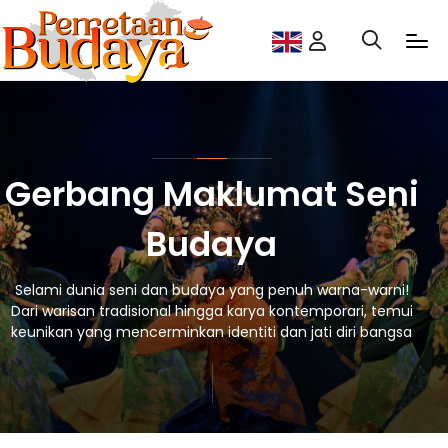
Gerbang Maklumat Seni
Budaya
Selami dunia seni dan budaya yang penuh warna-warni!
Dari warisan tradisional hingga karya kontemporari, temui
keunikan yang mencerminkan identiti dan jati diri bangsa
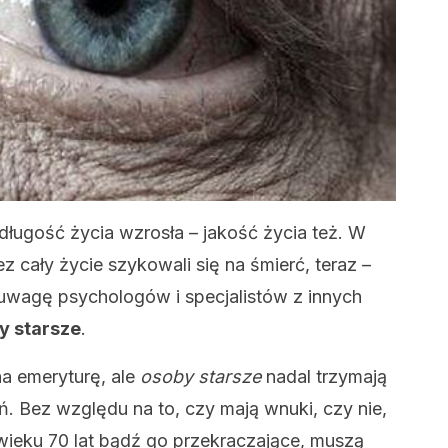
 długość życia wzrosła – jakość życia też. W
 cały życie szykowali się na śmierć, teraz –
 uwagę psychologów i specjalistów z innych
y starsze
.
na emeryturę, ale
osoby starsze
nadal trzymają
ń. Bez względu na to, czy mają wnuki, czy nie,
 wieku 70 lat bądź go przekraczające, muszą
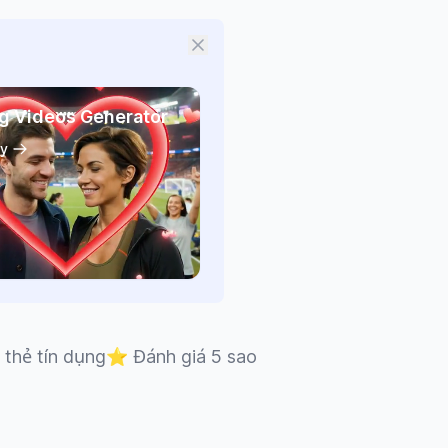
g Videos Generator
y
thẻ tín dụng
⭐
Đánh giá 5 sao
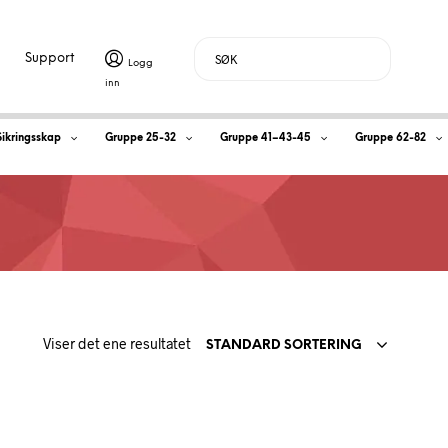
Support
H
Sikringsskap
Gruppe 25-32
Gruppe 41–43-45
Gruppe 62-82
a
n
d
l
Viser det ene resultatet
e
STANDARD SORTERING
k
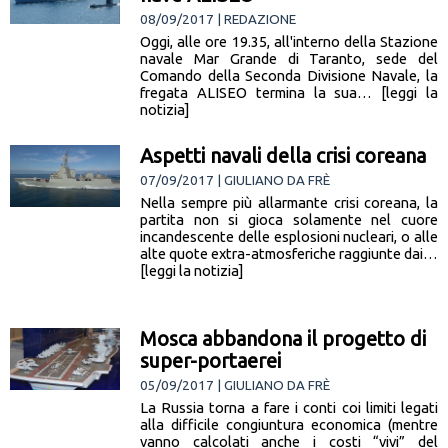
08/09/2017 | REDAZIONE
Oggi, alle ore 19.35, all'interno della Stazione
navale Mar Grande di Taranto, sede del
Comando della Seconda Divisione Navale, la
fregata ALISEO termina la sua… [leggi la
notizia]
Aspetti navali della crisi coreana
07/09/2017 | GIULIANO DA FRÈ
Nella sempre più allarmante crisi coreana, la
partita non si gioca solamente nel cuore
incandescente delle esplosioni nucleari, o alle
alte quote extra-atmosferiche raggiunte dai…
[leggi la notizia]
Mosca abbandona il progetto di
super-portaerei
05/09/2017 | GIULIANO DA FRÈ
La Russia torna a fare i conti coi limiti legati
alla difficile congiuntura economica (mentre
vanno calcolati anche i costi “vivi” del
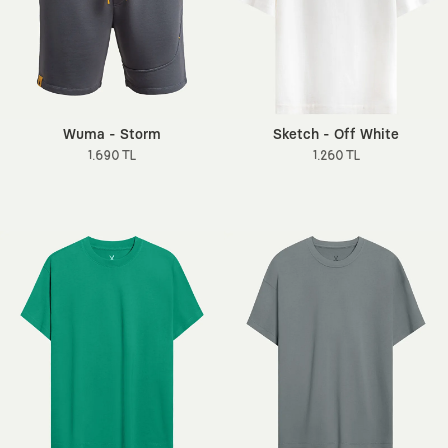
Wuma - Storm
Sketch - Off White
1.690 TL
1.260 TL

_WORK TO BE COMPLETED_
Using the records above, give the count of lines with the word "leggi", and write nothing more.

_THE COMPLETED TASK_
2